The Britons were executives or agents of Sustainable AgroEnergy Plc, a company that promoted biofuel investment products linked to southeast Asian plantations of jatropha trees, once considered a wonder plant in the hunt for oil.
“These three individuals preyed on investors, many of whom were duped into investing life savings and pension funds,” SFO director David Green said.
The convictions are a welcome break for the SFO, which has been trying to restore confidence in its ability to bring criminals and companies to book after a series of failures in high-profile cases. An inspection report last month found the agency had made mixed progress in tackling its shortcomings.
The SFO had been expected to be the leading prosecutor to use the Bribery Act, which came into force in 2011 to overhaul 122-year-old laws that were criticised for not giving prosecutors the tools to fight modern international crime.
Previous charges under the Act, however, had been brought by its sister prosecutor the Crown Prosecution Service (CPS).
A jury at London’s Southwark Crown Court found Gary West, 52, James Whale, 38, and Stuart Stone, 28, guilty of defrauding British investors between April 2011 and Feb. 2012, the SFO said. They were jailed for 13, 9, and 6 years respectively.
All three were charged with fraud-related offences and West and Stone with bribery or receiving bribes in breach of the Bribery Act. A fourth man was acquitted of all charges against him.
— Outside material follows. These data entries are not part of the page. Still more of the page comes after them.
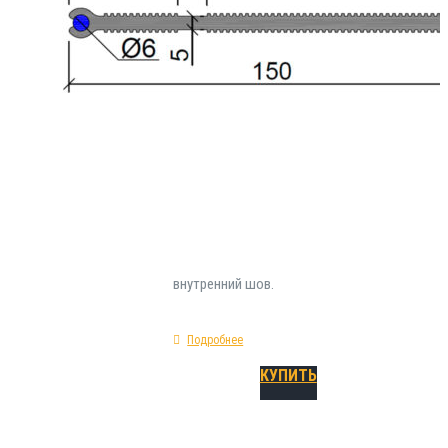
сложных инженерных товаров , применяющи
устройства герметизации подвижных конст
технологических швов. Инсталлируется на э
возведению опалубочных конструкций. Физ
механические особенности шпонки ХВН-150 
форма - прямая; предельное удлинение при 
300%; сырье изготовления - ПВХ; тип - холо
внутренний шов.
Подробнее
КУПИТЬ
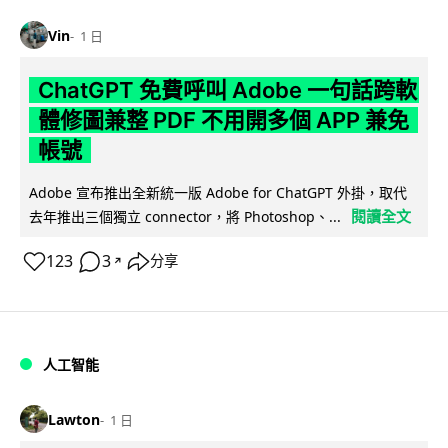
Vin
1 日
ChatGPT 免費呼叫 Adobe 一句話跨軟
體修圖兼整 PDF 不用開多個 APP 兼免
帳號
Adobe 宣布推出全新統一版 Adobe for ChatGPT 外掛，取代
閱讀全文
去年推出三個獨立 connector，將 Photoshop、...
123
3
分享
↗
人工智能
Lawton
1 日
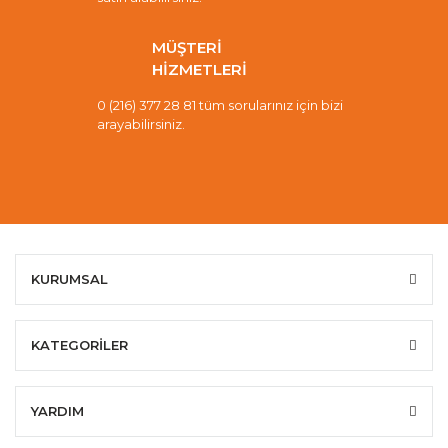
MÜŞTERİ
HİZMETLERİ
0 (216) 377 28 81 tüm sorularınız için bizi
arayabilirsiniz.
KURUMSAL
KATEGORİLER
YARDIM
“The SFO has taken an important step forward in demonstrating its ability to police the Bribery Act,” said Omar Qureshi, head of anti-corruption at law firm CMS.
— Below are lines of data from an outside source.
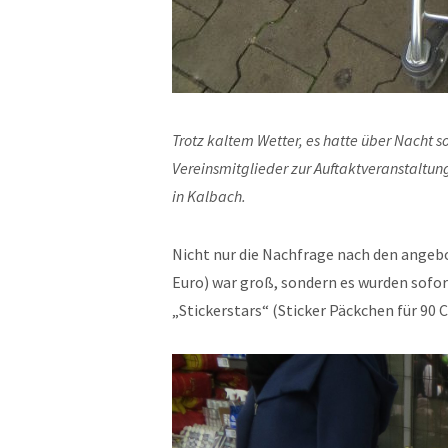
Trotz kaltem Wetter, es hatte über Nacht s
Vereinsmitglieder zur Auftaktveranstaltu
in Kalbach.
Nicht nur die Nachfrage nach den angeb
Euro) war groß, sondern es wurden sofor
„Stickerstars“ (Sticker Päckchen für 90 C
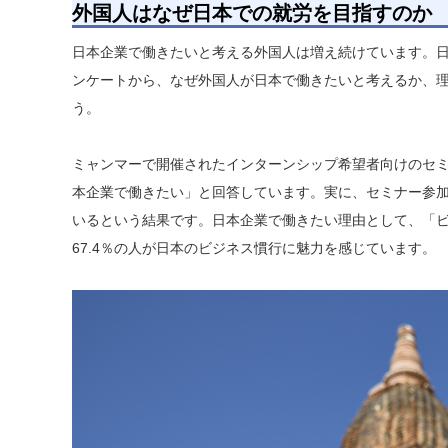
外国人はなぜ日本での就労を目指すのか
日本企業で働きたいと考える外国人は増え続けています。
ンケートから、なぜ外国人が日本で働きたいと考えるか、
う。
ミャンマーで開催されたインターンシップ希望者向けのセミナ
本企業で働きたい」と回答しています。実に、セミナー参加
いるという結果です。日本企業で働きたい理由として、「
67.4％の人が日本のビジネス慣行に魅力を感じています。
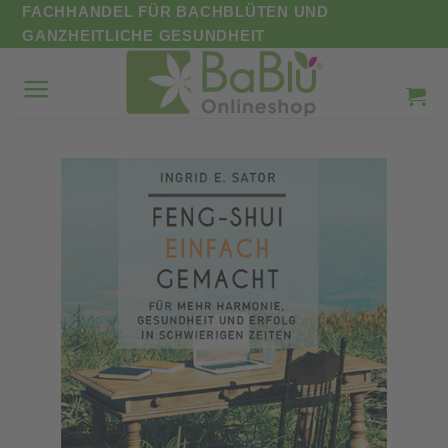
Zum
FACHHANDEL FÜR BACHBLÜTEN UND
Inhalt
GANZHEITLICHE GESUNDHEIT
springen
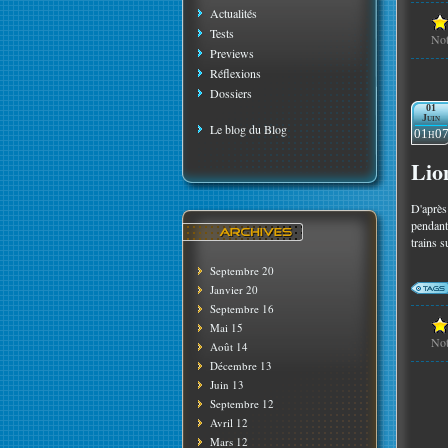
Actualités
Tests
No
Previews
Réflexions
Dossiers
01
Juin
Le blog du Blog
01h0
Lio
D'après
pendant
trains su
Septembre 20
Janvier 20
Septembre 16
Mai 15
No
Août 14
Décembre 13
Juin 13
Septembre 12
Avril 12
Mars 12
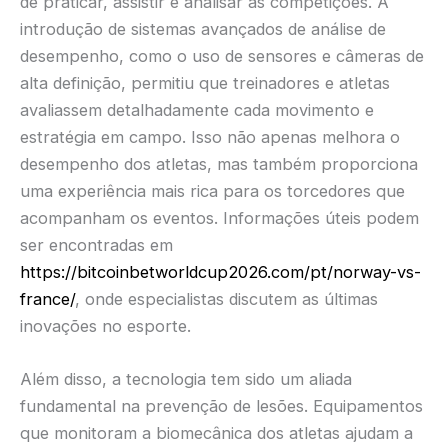
de praticar, assistir e analisar as competições. A
introdução de sistemas avançados de análise de
desempenho, como o uso de sensores e câmeras de
alta definição, permitiu que treinadores e atletas
avaliassem detalhadamente cada movimento e
estratégia em campo. Isso não apenas melhora o
desempenho dos atletas, mas também proporciona
uma experiência mais rica para os torcedores que
acompanham os eventos. Informações úteis podem
ser encontradas em
https://bitcoinbetworldcup2026.com/pt/norway-vs-
france/
, onde especialistas discutem as últimas
inovações no esporte.
Além disso, a tecnologia tem sido um aliada
fundamental na prevenção de lesões. Equipamentos
que monitoram a biomecânica dos atletas ajudam a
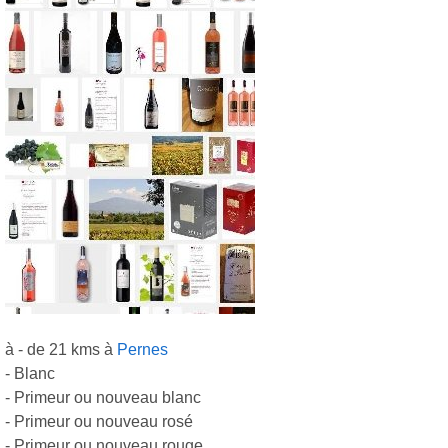
à - de 21 kms à
Pernes
- Blanc
- Primeur ou nouveau blanc
- Primeur ou nouveau rosé
- Primeur ou nouveau rouge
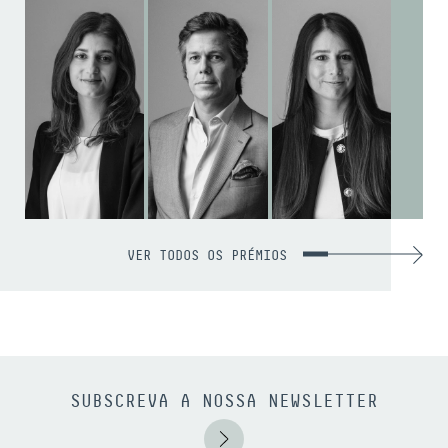
VER TODOS OS PRÉMIOS
SUBSCREVA A NOSSA NEWSLETTER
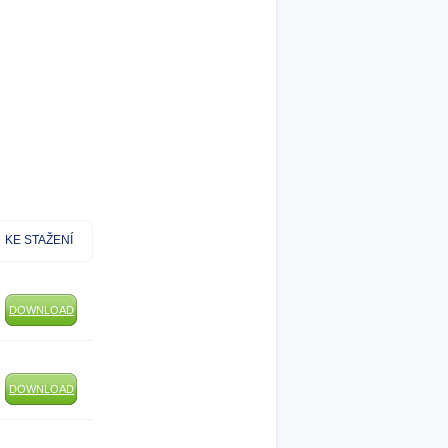
KE STAŽENÍ
DOWNLOAD
DOWNLOAD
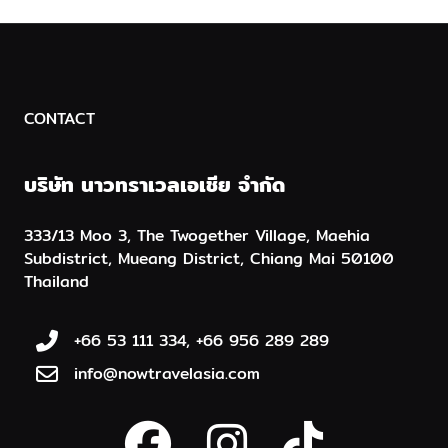
CONTACT
บริษัท นาวทราเวลเอเชีย จำกัด
333/13 Moo 3, The Twogether Village, Maehia
Subdistrict, Mueang District, Chiang Mai 50100
Thailand
+66 53 111 334, +66 956 289 289
info@nowtravelasia.com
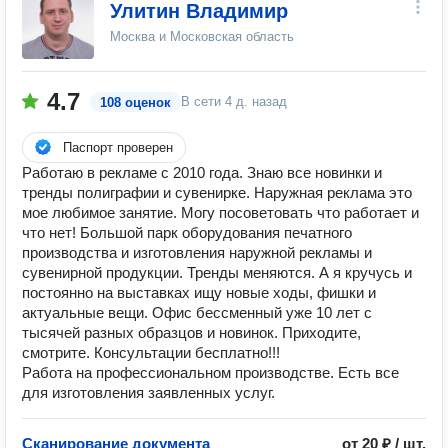
Улитин Владимир
Москва и Московская область
4.7
В сети
4 д. назад
108 оценок
Паспорт проверен
Работаю в рекламе с 2010 года. Знаю все новинки и
тренды полиграфии и сувенирке. Наружная реклама это
мое любимое занятие. Могу посоветовать что работает и
что нет! Большой парк оборудования печатного
производства и изготовления наружной рекламы и
сувенирной продукции. Тренды меняются. А я кручусь и
постоянно на выставках ищу новые ходы, фишки и
актуальные вещи. Офис бессменный уже 10 лет с
тысячей разных образцов и новинок. Приходите,
смотрите. Консультации бесплатно!!!
Работа на профессиональном производстве. Есть все
для изготовления заявленных услуг.
Сканирование документа
от 20 ₽ / шт.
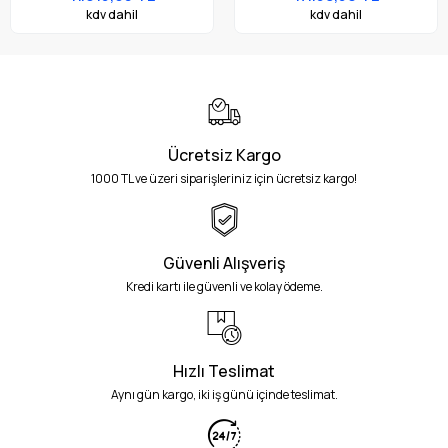
kdv dahil
kdv dahil
Ücretsiz Kargo
1000 TL ve üzeri siparişleriniz için ücretsiz kargo!
Güvenli Alışveriş
Kredi kartı ile güvenli ve kolay ödeme.
Hızlı Teslimat
Aynı gün kargo, iki iş günü içinde teslimat.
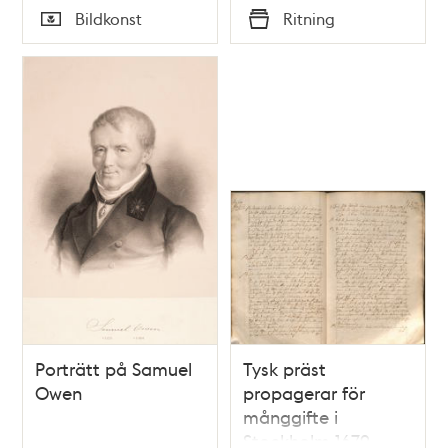
Tid
Tid
Bildkonst
Ritning
Typ
Typ
Porträtt på Samuel
Tysk präst
Owen
propagerar för
månggifte i
Stockholm 1679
The Act has been called one of the world’s toughest anti-corruption laws. Bribery offences committed by individuals now carry a penalty of up to 10 years’ imprisonment, an unlimited fine and confiscation of assets.
However, the SFO remains under pressure to bring a case under the much-debated section 7 of the Act, which introduced an offence of “failure to prevent bribery”, whereby a company can be prosecuted for failing to have “adequate procedures” to prevent active bribery by “associated persons”.
Companies are also keen to see whether a corporate prosecution under this part of the Act will shed light on their liability for the conduct of such associated persons – and what the scope of the “adequate procedures” is.